How’s this for a number? According to data released by the Bureau of Ocean Energy Management and Enforcement, there are currently 24,486 known permanently abandoned wells in the Gulf of Mexico, and 3,593 “temporarily” abandoned wells, as of October 2011.
These wells range in dates of abandonment from as early as 1948 to August of this year. This includes some “temporarily” abandoned wells from the 1950’s! That is a pretty loose definition of “temporary” in this analyst’s opinion.
In industry terms, the “temporary” label is given to those wells which companies found more profitable to close off for a short time to begin re-drilling at a later date. Thus, “fewer plugs are installed and the seals are not as secure.”
It is important to remember that even in the case of permanently abandoned wells, degradation of plugs and casings is not uncommon, as many were sealed before strict regulations were implemented or before the sealing technology used today was available.
The obvious question: Are these abandoned wells still capable of leaking oil into the ocean?
According to a recent AP report, “in deeper federal waters…there is very little investigation into the state of abandoned wells.” Um, really? Lest anyone forget it was in these “deeper waters” that the Deepwater Horizon disaster occurred (a well actually being “temporarily” plugged at the time of the blowout), taking over three months to effectively seal and depositing an estimated 5 million barrels of oil into the ocean.

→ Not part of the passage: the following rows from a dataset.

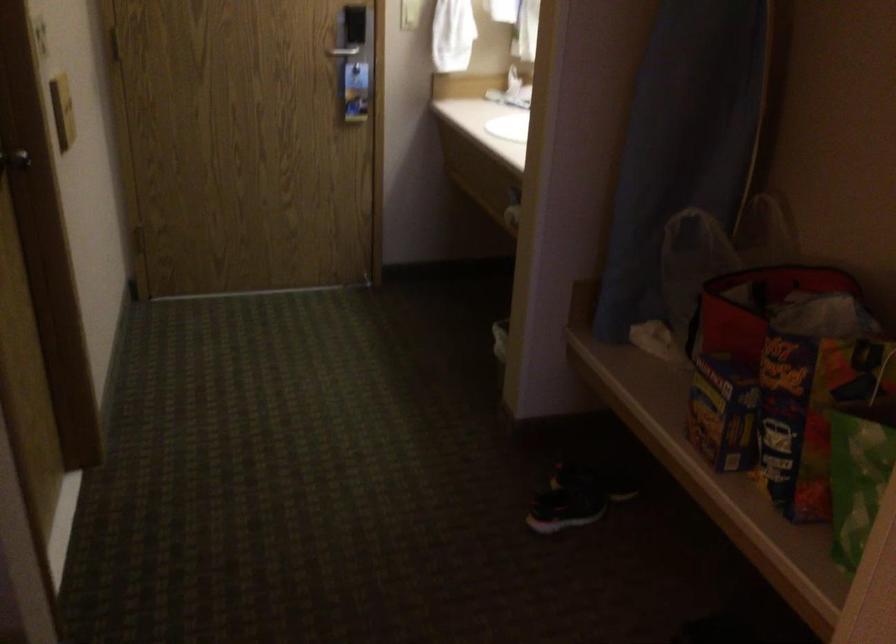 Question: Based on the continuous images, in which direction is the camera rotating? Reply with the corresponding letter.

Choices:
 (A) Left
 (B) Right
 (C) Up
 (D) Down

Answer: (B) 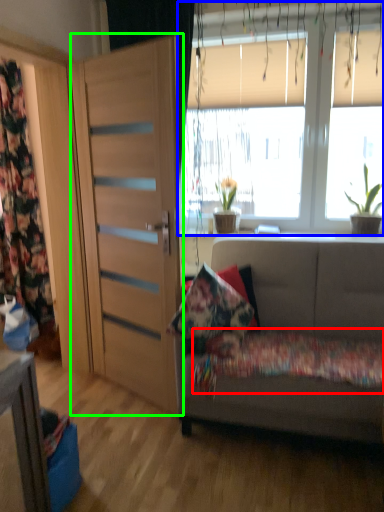 Question: Estimate the real-world distances between objects in this image. Which object is farther from bedding (highlighted by a red box), window (highlighted by a blue box) or door (highlighted by a green box)?

Choices:
 (A) window
 (B) door

Answer: (A) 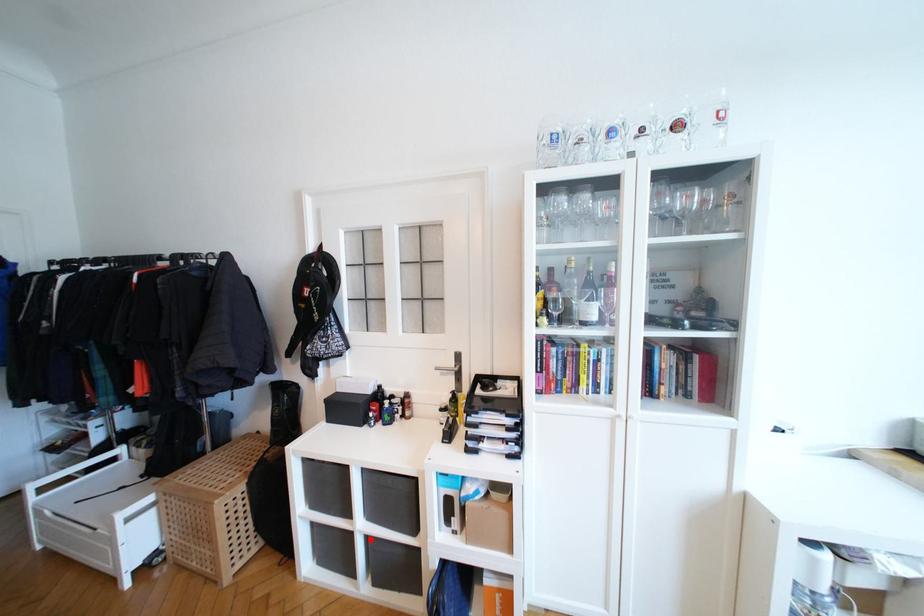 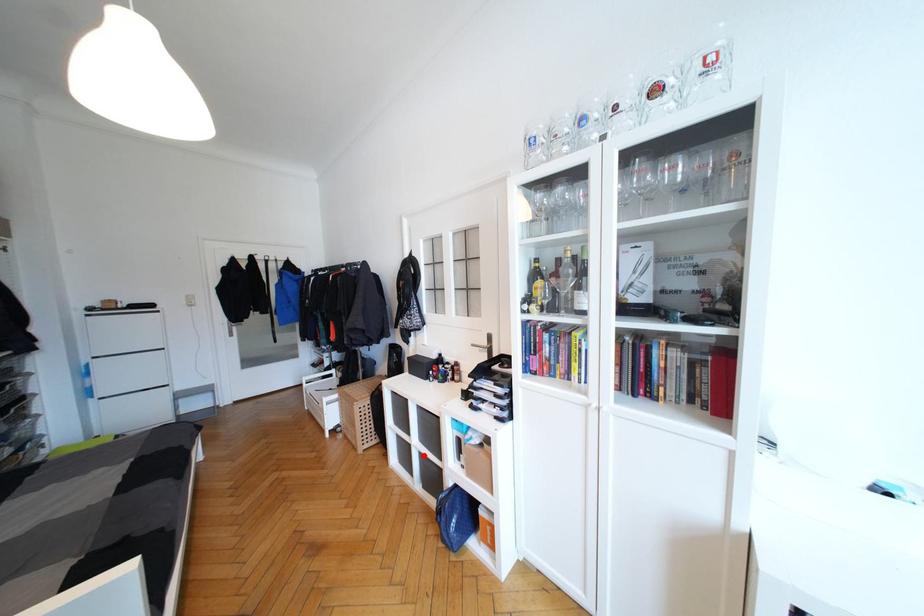 I am providing you with two images of the same scene from different viewpoints. A red point is marked on the first image and another point is marked on the second image. Does the point marked in image1 correspond to the same location as the one in image2?

Yes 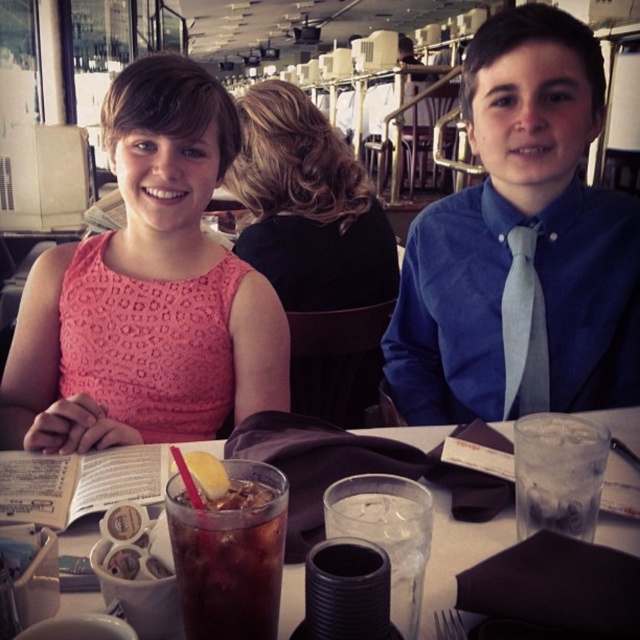 You are a waiter in a restaurant. You need to place a new order of a salad at the table. The salad should be placed at the position with coordinates point (230, 554). However, there is already an object at that location. What is the object located at point 0.861, 0.361?

The point (230, 554) is on dark brown glass at center, so the object at that location is the dark brown glass at center.

You are a photographer setting up for a group photo. You need to ensure that the pink lace dress at center and the light gray silk tie at right are both visible in the frame. Considering their heights, which object should you position closer to the camera to ensure both are fully visible?

The pink lace dress at center is taller than the light gray silk tie at right. To ensure both are fully visible, position the light gray silk tie at right closer to the camera so that its shorter height doesn not get obscured by the taller dress. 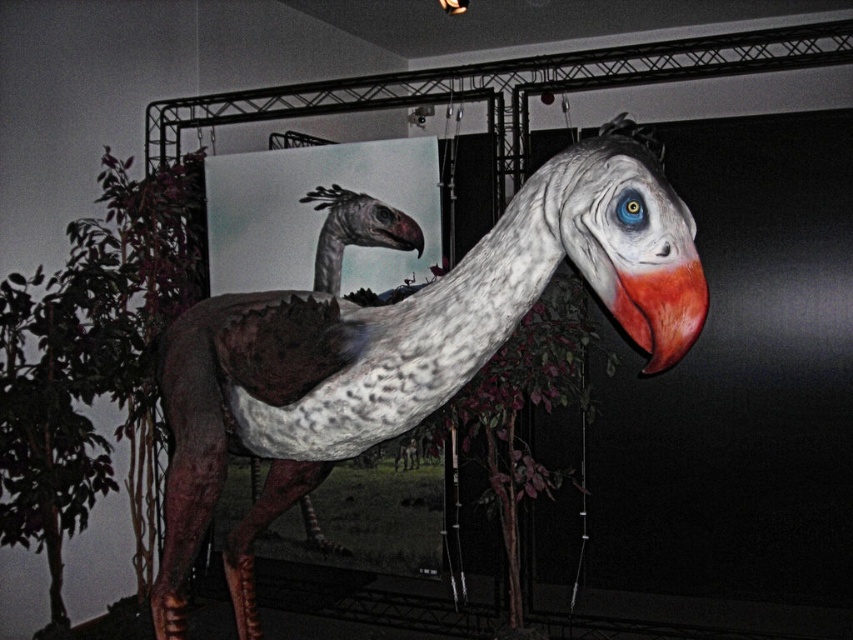 Question: Which point is closer to the camera?

Choices:
 (A) (616, 310)
 (B) (194, 355)

Answer: (A)

Question: Is speckled feathered ostrich at center below matte gray beak at center?

Choices:
 (A) yes
 (B) no

Answer: (A)

Question: Is shiny red beak at center smaller than matte gray beak at center?

Choices:
 (A) yes
 (B) no

Answer: (B)

Question: Which of the following is the farthest from the observer?

Choices:
 (A) (247, 314)
 (B) (410, 220)

Answer: (B)

Question: Estimate the real-world distances between objects in this image. Which object is closer to the speckled feathered ostrich at center?

Choices:
 (A) shiny red beak at center
 (B) matte gray beak at center

Answer: (A)

Question: Does speckled feathered ostrich at center appear on the left side of matte gray beak at center?

Choices:
 (A) no
 (B) yes

Answer: (A) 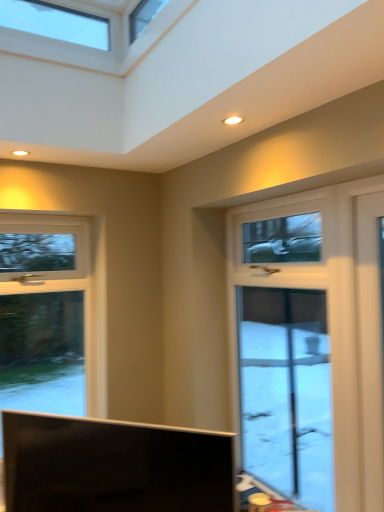 Question: Considering the relative sizes of white glossy door at right and matte black tv at lower center in the image provided, is white glossy door at right taller than matte black tv at lower center?

Choices:
 (A) no
 (B) yes

Answer: (B)

Question: Is white glossy door at right oriented away from matte black tv at lower center?

Choices:
 (A) yes
 (B) no

Answer: (B)

Question: From the image's perspective, does white glossy door at right appear lower than matte black tv at lower center?

Choices:
 (A) no
 (B) yes

Answer: (A)

Question: From a real-world perspective, is white glossy door at right physically below matte black tv at lower center?

Choices:
 (A) no
 (B) yes

Answer: (A)

Question: Could matte black tv at lower center be considered to be inside white glossy door at right?

Choices:
 (A) no
 (B) yes

Answer: (A)

Question: Is white glossy door at right directly adjacent to matte black tv at lower center?

Choices:
 (A) no
 (B) yes

Answer: (A)

Question: Is matte black tv at lower center completely or partially outside of white glossy door at right?

Choices:
 (A) yes
 (B) no

Answer: (A)

Question: From the image's perspective, is matte black tv at lower center located above white glossy door at right?

Choices:
 (A) yes
 (B) no

Answer: (B)

Question: From the image's perspective, is matte black tv at lower center under white glossy door at right?

Choices:
 (A) yes
 (B) no

Answer: (A)

Question: Considering the relative positions of matte black tv at lower center and white glossy door at right in the image provided, is matte black tv at lower center to the left of white glossy door at right from the viewer's perspective?

Choices:
 (A) no
 (B) yes

Answer: (B)

Question: Is matte black tv at lower center closer to the viewer compared to white glossy door at right?

Choices:
 (A) no
 (B) yes

Answer: (B)

Question: Is matte black tv at lower center shorter than white glossy door at right?

Choices:
 (A) no
 (B) yes

Answer: (B)

Question: Looking at the image, does white glossy door at right seem bigger or smaller compared to matte black tv at lower center?

Choices:
 (A) small
 (B) big

Answer: (A) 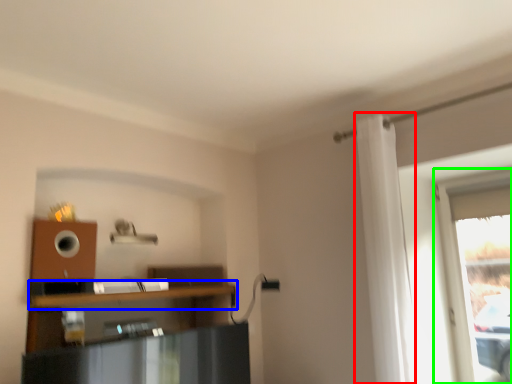 Question: Considering the real-world distances, which object is closest to curtain (highlighted by a red box)? shelf (highlighted by a blue box) or window (highlighted by a green box).

Choices:
 (A) shelf
 (B) window

Answer: (B) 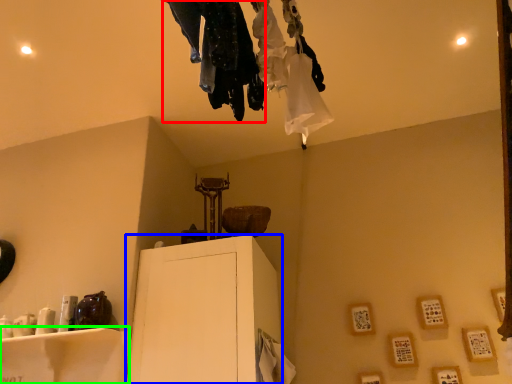 Question: Which object is positioned closest to clothing (highlighted by a red box)? Select from furniture (highlighted by a blue box) and furniture (highlighted by a green box).

Choices:
 (A) furniture
 (B) furniture

Answer: (A) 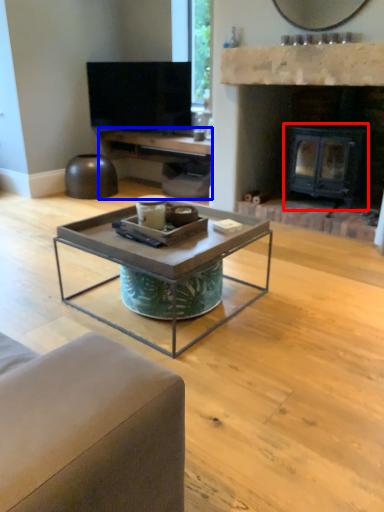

Since those pesky deep waters are so difficult to work in I suppose it makes sense to have minimal inspections there…
However, good news may be on the horizon for this “Ocean of Holes.” President Obama announced last year that all temporarily abandoned wells must be plugged and all non-producing platforms be removed.
According to BOEMRE’s data, which is displayed in this analysis, these 3,500 well records are still on the books for as late as August 2011. Guess the jury is still out as to when all those “temporarily” abandoned wells will be properly plugged.
Furthermore, this policy means that if these wells are sealed and no longer classified as “temporary” then another 3,500 wells will become “permanently” abandoned, thereby adding to the number of wells which have traditionally been minimally inspected and maintained.
The Deepwater Horizon disaster called an unprecedented amount of attention to this long-neglected issue and it is crucial that this problem remain one of concern to the public and Congress.